3. A lacerated wound present over the right parieto-temporal region, oblique, 4 cm x 0.5 cm x penetrating the temporal muscle, 1 cm deep. 4. A lacerated wound present over the scalp just above and behind the right ear, 3 cm x 0.5 cm x bone deep.

5. An abrasion present over the left parieto-temporal region 1.5 cm x 0.5 cm dark red.

6. An abrasion present over the left temporo-parietal region, 1 cm away from injury No.5 it is 1.5 cm x 1 cm in size, dark red. 7. Multiple small abrasions of varying sizes, 2 mm to cm present over the left parietal region, dark red.

8. An abrasion present over the right parietal region roughly in its middle, 2 cm x 0.5 cm, dark red.

9. Multiple small abrasion of varying sizes are present over the right temporal region, 2 cm to cm, dark red.

10. An abrasion 1 cm x 0.5 cm present over the scalp just behind the left ear, dark red.
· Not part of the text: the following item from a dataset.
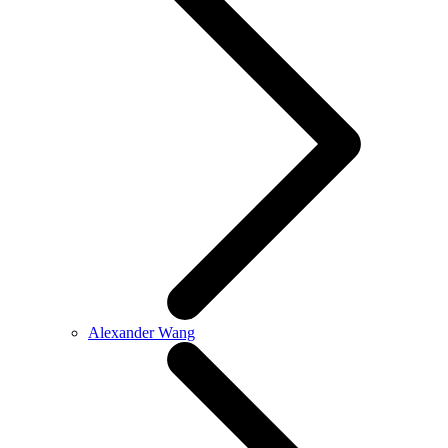
Alexander Wang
11. An abrasion present over the left side of occipital region roughly in its middle, 1 cm x 0.5 cm, dark red.

12. An abrasion present over the back part of left shoulder, 1 cm x 0 .5 cm, dark red.

13. Multiple small abrasions are present over the lower part of left side of back over an area of 10 cm x 9 cm size varying from 0.5 cm x 4 cm dark red. 14. An abrasion present over the middle of back of right upper arm, 6 cm x 4 cm, dark red.
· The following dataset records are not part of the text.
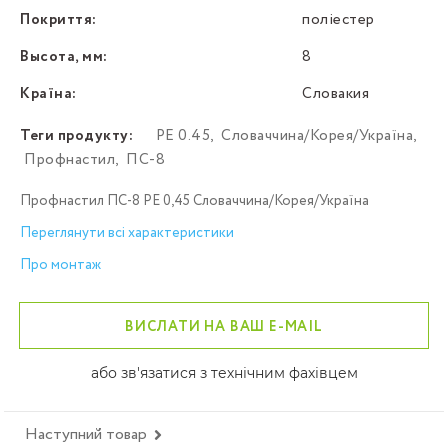
Покриття:
поліестер
Высота, мм:
8
Країна:
Словакия
Теги продукту:
PE 0.45
,
Словаччина/Корея/Україна
,
Профнастил
,
ПС-8
Профнастил ПС-8 PE 0,45 Словаччина/Корея/Україна
Переглянути всі характеристики
Про монтаж
ВИСЛАТИ НА ВАШ E-MAIL
або зв'язатися з технічним фахівцем
Наступний товар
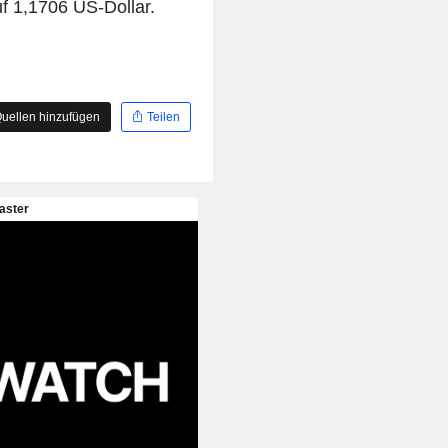
f 1,1706 US-Dollar.
uellen hinzufügen
Teilen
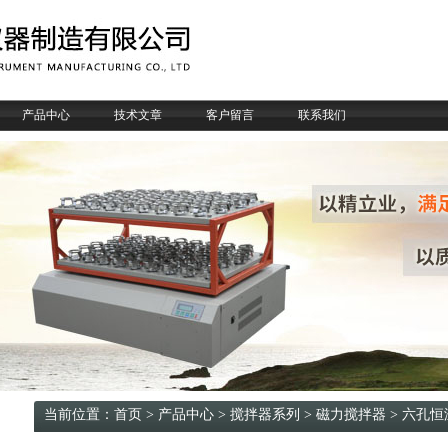
产品中心
技术文章
客户留言
联系我们
当前位置：
首页
>
产品中心
>
搅拌器系列
>
磁力搅拌器
> 六孔恒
International Examination: Head (Scalp, skull, brain, meninges and blood vessels) (Brain:M: 1400 gms/F: 1275 gms) A diffuse contusion present over the both right and left regions of scalp with effusion of blood into the temporal muscles.

Skull: The parieto-temporal suture is seen separated on the right side, 5 cm. long.

Subdural haemorrhage present over the left fronto temporal region in the form of clotted blood, 17 cm x 6 cm x 1 cm, causing compression of brain at the region.

- A diffuse subarachnoid haemorrhage present all over the left side of brain as thin film of fluid blood.

Ex.P18 is the postmortem certificate issued by Dr.Chandrasekar. The said Doctor has opined that due to the head injuries, death could have occurred.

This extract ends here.